Mercury probes are also different than those used for other power plant emissions, due in part to mercury’s volatility and ability to be absorbed by other components. As a result, mercury probes require special conditioning and treatment. Mercury probes are typically designed to remove moisture from the mercury sample. “Most mercury probes use the inertial filter probe design, which minimizes the particulate build-up that mercury will react with,” says Dene.
A consensus within the industry is that the big year for mercury CEMS will be 2007. “There aren’t too many commitments yet for mercury CEMS, because the compliance date is still several years away and because there are still too many things that can change before mercury CEMS are needed,” says Vojtko, whose company installed the first mercury CEMS to operate continuously at a coal-fired power plant in the United States at PSEG’s Hudson Generating Station in Jersey City, New Jersey. Horiba’s DM-6 system has also been demonstrated in short-term evaluations at Kansas City Power & Light’s Hawthorn Plant and EPA test sites. “I would say none of the systems out there are quite in their final state,” says Vojtko. “There are still lots of tweaks and modifications that must be made.”

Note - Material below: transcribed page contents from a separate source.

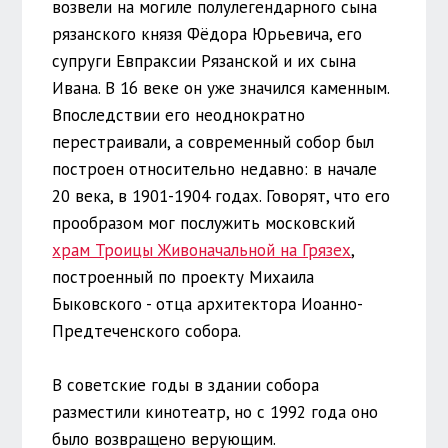
возвели на могиле полулегендарного сына
рязанского князя Фёдора Юрьевича, его
супруги Евпраксии Рязанской и их сына
Ивана. В 16 веке он уже значился каменным.
Впоследствии его неоднократно
перестраивали, а современный собор был
построен относительно недавно: в начале
20 века, в 1901-1904 годах. Говорят, что его
прообразом мог послужить московский
храм Троицы Живоначальной на Грязех
,
построенный по проекту Михаила
Быковского - отца архитектора Иоанно-
Предтеченского собора.
В советские годы в здании собора
разместили кинотеатр, но с 1992 года оно
было возвращено верующим.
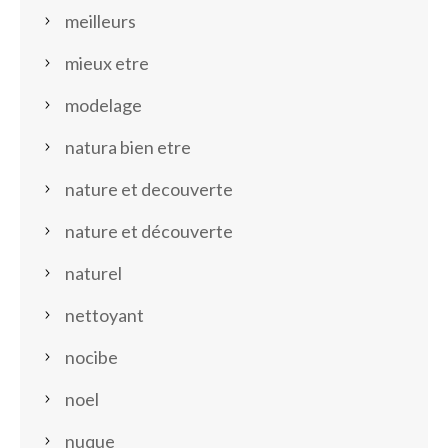
meilleurs
mieux etre
modelage
natura bien etre
nature et decouverte
nature et découverte
naturel
nettoyant
nocibe
noel
nuque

EPRI has been working on a manual approach to mercury measurement, whereby mercury is absorbed on a carbon trap that is then taken to a laboratory where it is measured using atomic absorption or fluorescence. The QuickSEM method (quicksilver emissions monitoring system) is based on modifying a technique for capturing both elemental and oxidized mercury. The technique was simplified by eliminating the portion that captures oxidized mercury and trapping both oxidized and elemental Hg on a single carbon trap. The method is currently allowed for mercury measurement under Appendix K of the Clean Air Act, and while it is labor intensive and does not provide real-time data, it represents a far less capital intensive approach to mercury monitoring.
“We envision sampling over a week and you would get an integrated average of what your plant’s mercury emissions have been,” says Dene. In accepting the method and adapting it to Appendix K, EPA requires dual train sampling, and a spiked third section. The spiked third section is intended to demonstrate that the analysis records all the mercury.

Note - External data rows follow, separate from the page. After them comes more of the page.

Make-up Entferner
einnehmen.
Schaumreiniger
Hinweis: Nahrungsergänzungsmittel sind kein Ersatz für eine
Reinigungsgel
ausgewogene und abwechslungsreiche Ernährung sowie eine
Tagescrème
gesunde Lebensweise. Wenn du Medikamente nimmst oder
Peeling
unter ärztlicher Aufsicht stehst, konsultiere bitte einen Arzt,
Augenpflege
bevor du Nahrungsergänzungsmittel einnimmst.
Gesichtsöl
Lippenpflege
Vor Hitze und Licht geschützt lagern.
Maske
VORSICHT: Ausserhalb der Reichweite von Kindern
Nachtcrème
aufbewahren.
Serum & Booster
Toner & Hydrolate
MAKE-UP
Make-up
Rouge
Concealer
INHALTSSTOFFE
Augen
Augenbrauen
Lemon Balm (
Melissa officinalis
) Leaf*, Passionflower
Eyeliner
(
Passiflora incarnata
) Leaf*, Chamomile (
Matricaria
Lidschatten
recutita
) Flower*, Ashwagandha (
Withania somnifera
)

All told, the capital cost for non-mercury CEMS (often referred to as “acid rain” CEMS), including data acquisition, analyzers, conditioning, probes, and sample lines, will come to at least $100,000 per unit. Mercury CEMS cost much more. Analyzers alone can cost four times what conventional CEMS analyzers cost. In addition, special software programming needed to keep abreast of specific situations must also be considered. Under service agreements, data companies typically charge about $200,000 per year to keep systems current.
Also, a major change in how CEMS data is reported and formatted is coming over the next few years.

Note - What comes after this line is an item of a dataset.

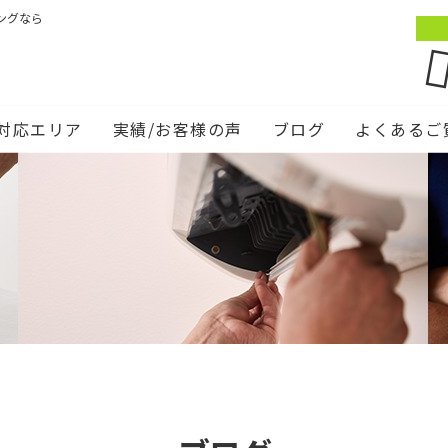
ングなら
対応エリア
実績/お客様の声
ブログ
よくあるご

The move will take data collection out of the mainframe computer realm and put it into formats more easily assimilated and processed by modern computers by conversion to XML format – a Web-based and database-friendly format. That will require new software for CEMS owners and operators.
“This requires software providers to produce new CEMS programs and also opens the door for EPA to very easily request additional data, maybe even source by source,” says Mark Shell, who is vice president of ESC, whose CEMS software is presently operating in about 500 U.S. power plants. “For example, they could have a source that is of specific concern and might require that source to report something a little bit different than another source. That was almost impossible before because the old reporting format was very fixed.
Beta testing of the new CEMS EPA XML format starts in 2007, and 2008 will be a transition year. The new reporting protocol will become required in 2009.